#Sevmek Nedir?#

2.2K 162 54
                                    





"Jungkook çabuk gelin! Young Jae bayıldı! Onu hastaneye götürüyorum!"

Jungkook'un cevap vermesini bile beklemeden telefonu kapatan Jimin, yanında ki koltukta baygın yatan Young Jae'ye endişeli gözlerle son kez baktıktan sonra hastaneye yaklaşan arabayı rastgele park edip hızla indi.

Young Jae'nin tarafına geçip kapısını açtı ve eğilerek Young Jae'yi kucağına aldı.

Koşarak hastaneye girdiğinde etrafta ki çarptığı insanlara aldırış etmeden ilerlemeye devam etti.
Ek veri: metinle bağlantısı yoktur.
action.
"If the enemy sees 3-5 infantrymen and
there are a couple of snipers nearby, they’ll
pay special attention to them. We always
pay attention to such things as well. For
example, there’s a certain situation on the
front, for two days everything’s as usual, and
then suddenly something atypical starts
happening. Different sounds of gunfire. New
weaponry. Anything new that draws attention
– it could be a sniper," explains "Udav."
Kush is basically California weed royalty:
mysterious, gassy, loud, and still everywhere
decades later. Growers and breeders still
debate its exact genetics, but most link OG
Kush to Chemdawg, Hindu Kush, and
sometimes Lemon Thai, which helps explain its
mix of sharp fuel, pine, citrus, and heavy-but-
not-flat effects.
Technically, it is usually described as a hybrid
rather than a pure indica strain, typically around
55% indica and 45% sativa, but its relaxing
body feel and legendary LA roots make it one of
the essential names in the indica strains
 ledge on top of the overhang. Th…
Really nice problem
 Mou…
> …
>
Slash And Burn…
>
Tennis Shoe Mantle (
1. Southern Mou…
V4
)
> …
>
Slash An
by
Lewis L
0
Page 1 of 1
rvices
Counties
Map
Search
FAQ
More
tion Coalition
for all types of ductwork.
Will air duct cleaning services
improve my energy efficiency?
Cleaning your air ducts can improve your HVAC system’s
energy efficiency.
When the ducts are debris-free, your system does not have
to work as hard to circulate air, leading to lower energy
Onları bu halde gören birkaç görevli aldıkları sedyeyle birlikte yanlarına geldiklerinde Jimin, Young Jae'yi sedyeye yatırdı. Sedyeyle birlikte koşarak hızla bir odaya sokulan Young Jae'nin ardından, boynunda ki stetoskobu sabit tutmaya çalışarak koşan başka bir doktor girdi. Jimin'in içeri girmesine izin verilmediği için dışarda beklemek zorunda kalmıştı.
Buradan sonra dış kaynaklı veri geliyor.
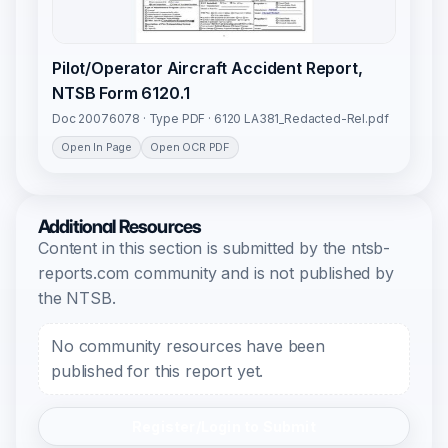
Pilot/Operator Aircraft Accident Report,
NTSB Form 6120.1
Doc 20076078 · Type PDF · 6120 LA381_Redacted-Rel.pdf
Open In Page
Open OCR PDF
Additional Resources
Content in this section is submitted by the ntsb-
reports.com community and is not published by
the NTSB.
No community resources have been
published for this report yet.
Register/Login to Submit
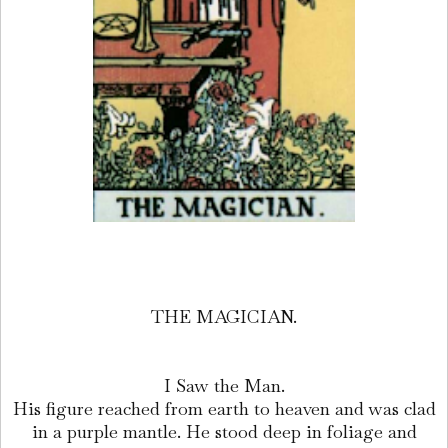
THE MAGICIAN.
I Saw the Man.
His figure reached from earth to heaven and was clad
in a purple mantle. He stood deep in foliage and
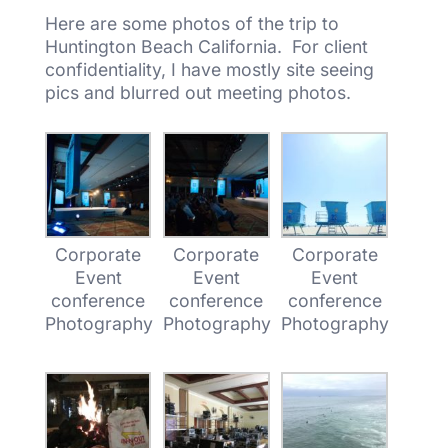
Here are some photos of the trip to
Huntington Beach California. For client
confidentiality, I have mostly site seeing
pics and blurred out meeting photos.
Corporate
Corporate
Corporate
Event
Event
Event
conference
conference
conference
Photography
Photography
Photography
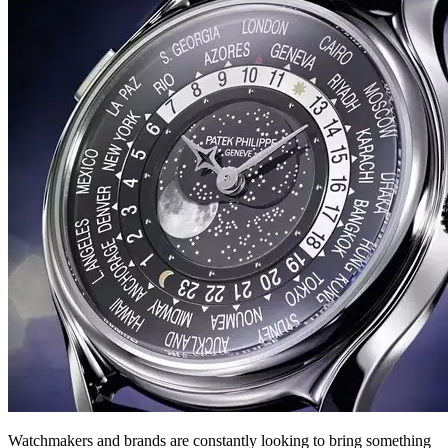
Watchmakers and brands are constantly looking to bring something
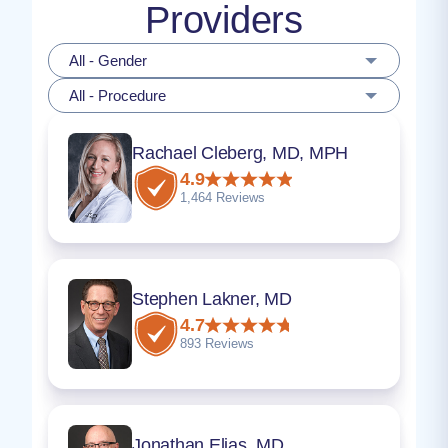
Providers
All - Gender
All - Procedure
Rachael Cleberg, MD, MPH
4.9
1,464 Reviews
Stephen Lakner, MD
4.7
893 Reviews
Jonathan Elias, MD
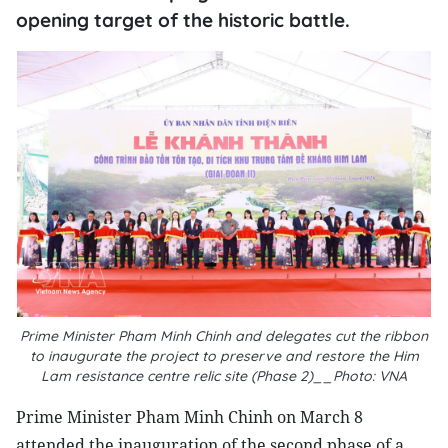
opening target of the historic battle.
Prime Minister Pham Minh Chinh and delegates cut the ribbon
to inaugurate the project to preserve and restore the Him
Lam resistance centre relic site (Phase 2)__Photo: VNA
Prime Minister Pham Minh Chinh on March 8
attended the inauguration of the second phase of a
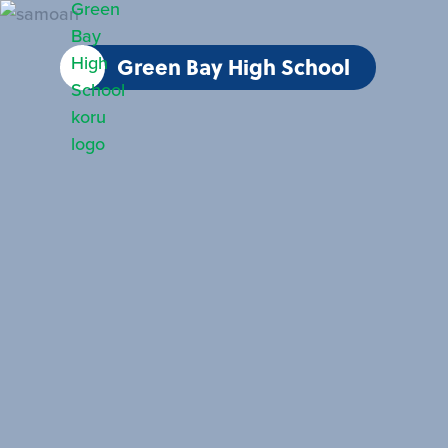
Green Bay High School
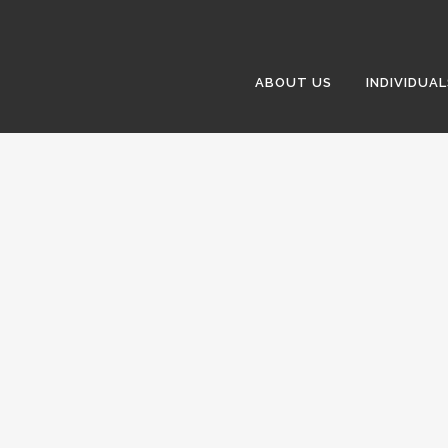
ABOUT US
INDIVIDUAL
Koridorda telaşla volta atarken ileriden koşarak gelen iki çifti fark etti. Sun Hee'nin gözleri korku doluydu. Daha yeni kaybettiği arkadaşından sonra, şimdi de başka arkadaşı hastanelik olmuştu ve bu onun üzerinde inanılmaz bir zorluk oluşturuyordu.

Nefes nefese Jimin'in yanına geldiklerinde Sun Hee sordu.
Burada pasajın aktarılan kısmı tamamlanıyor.